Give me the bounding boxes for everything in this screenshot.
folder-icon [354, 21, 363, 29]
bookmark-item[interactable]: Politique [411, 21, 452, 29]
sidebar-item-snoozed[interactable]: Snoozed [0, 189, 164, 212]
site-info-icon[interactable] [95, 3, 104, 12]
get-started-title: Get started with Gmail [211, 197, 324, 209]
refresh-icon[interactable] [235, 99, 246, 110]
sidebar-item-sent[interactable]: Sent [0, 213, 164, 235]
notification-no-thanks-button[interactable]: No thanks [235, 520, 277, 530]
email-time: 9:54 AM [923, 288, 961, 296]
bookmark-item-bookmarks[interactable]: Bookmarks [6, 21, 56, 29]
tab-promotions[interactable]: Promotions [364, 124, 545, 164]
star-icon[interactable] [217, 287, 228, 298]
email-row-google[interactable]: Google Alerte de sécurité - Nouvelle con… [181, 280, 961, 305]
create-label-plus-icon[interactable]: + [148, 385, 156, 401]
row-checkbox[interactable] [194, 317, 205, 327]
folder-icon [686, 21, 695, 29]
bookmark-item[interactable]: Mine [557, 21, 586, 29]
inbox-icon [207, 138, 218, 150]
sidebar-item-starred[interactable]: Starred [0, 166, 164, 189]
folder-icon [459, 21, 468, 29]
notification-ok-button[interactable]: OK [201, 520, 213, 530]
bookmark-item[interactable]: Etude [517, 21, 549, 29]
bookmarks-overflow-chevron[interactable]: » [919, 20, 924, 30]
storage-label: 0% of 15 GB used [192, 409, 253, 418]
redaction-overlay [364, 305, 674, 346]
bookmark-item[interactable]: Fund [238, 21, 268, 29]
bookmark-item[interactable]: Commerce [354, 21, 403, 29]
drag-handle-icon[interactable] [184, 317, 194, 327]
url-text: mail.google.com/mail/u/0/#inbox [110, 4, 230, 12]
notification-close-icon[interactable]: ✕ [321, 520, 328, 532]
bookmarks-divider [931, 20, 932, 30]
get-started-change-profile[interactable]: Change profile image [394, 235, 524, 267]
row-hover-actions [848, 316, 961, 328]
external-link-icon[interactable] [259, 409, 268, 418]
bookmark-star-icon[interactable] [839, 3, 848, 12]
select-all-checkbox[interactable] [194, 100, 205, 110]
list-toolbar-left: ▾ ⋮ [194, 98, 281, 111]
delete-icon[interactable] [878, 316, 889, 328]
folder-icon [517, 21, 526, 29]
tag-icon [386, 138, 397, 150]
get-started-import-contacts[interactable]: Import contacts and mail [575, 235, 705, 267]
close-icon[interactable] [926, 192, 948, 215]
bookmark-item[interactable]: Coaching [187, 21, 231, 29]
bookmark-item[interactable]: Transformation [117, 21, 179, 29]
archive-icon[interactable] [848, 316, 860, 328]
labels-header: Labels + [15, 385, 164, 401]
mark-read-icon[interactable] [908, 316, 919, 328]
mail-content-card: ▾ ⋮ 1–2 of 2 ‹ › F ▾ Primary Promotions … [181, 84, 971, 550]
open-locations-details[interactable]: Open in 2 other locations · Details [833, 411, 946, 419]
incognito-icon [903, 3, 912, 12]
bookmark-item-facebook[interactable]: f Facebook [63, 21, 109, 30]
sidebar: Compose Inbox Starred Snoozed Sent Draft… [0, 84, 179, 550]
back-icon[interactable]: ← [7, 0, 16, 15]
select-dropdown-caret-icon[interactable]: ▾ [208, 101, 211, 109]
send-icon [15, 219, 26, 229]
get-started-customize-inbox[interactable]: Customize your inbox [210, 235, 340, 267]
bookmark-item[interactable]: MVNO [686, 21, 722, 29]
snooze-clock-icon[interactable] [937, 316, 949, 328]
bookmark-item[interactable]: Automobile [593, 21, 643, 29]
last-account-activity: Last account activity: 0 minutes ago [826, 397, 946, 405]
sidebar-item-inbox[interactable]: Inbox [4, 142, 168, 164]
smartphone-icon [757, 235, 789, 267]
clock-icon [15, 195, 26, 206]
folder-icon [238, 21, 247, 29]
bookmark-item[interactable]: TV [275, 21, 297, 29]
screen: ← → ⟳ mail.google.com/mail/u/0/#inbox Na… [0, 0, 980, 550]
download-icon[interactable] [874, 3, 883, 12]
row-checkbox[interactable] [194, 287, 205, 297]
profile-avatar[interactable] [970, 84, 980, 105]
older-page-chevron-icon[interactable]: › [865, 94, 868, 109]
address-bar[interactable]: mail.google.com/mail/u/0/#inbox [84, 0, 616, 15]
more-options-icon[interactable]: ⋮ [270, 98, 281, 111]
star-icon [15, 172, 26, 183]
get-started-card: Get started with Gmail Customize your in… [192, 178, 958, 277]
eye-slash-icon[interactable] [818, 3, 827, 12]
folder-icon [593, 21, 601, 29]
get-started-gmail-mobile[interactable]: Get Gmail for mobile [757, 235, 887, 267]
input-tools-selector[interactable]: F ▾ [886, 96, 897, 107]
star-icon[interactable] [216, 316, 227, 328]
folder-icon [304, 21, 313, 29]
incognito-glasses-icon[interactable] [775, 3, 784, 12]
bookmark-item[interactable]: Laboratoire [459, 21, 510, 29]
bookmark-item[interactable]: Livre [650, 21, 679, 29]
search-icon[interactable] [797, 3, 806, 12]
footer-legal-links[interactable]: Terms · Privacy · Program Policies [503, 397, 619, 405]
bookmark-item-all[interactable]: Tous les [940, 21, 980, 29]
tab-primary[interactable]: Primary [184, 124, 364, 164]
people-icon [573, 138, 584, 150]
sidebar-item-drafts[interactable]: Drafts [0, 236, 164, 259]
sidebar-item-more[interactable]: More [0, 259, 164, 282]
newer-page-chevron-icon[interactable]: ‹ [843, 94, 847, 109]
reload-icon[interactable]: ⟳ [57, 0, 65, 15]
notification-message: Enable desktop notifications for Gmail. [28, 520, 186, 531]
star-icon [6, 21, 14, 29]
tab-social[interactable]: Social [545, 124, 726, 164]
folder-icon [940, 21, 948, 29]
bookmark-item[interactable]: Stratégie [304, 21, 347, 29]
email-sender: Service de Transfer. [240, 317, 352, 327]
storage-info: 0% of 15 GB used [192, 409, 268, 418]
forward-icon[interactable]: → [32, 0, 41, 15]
§
* [Assigned task]:
In the material above, which lines contain "sidebar"? Copy each of them.

* [Your solution]:
sidebar-item-snoozed[interactable]: Snoozed [0, 189, 164, 212]
sidebar-item-sent[interactable]: Sent [0, 213, 164, 235]
sidebar-item-starred[interactable]: Starred [0, 166, 164, 189]
sidebar: Compose Inbox Starred Snoozed Sent Draft… [0, 84, 179, 550]
sidebar-item-inbox[interactable]: Inbox [4, 142, 168, 164]
sidebar-item-drafts[interactable]: Drafts [0, 236, 164, 259]
sidebar-item-more[interactable]: More [0, 259, 164, 282]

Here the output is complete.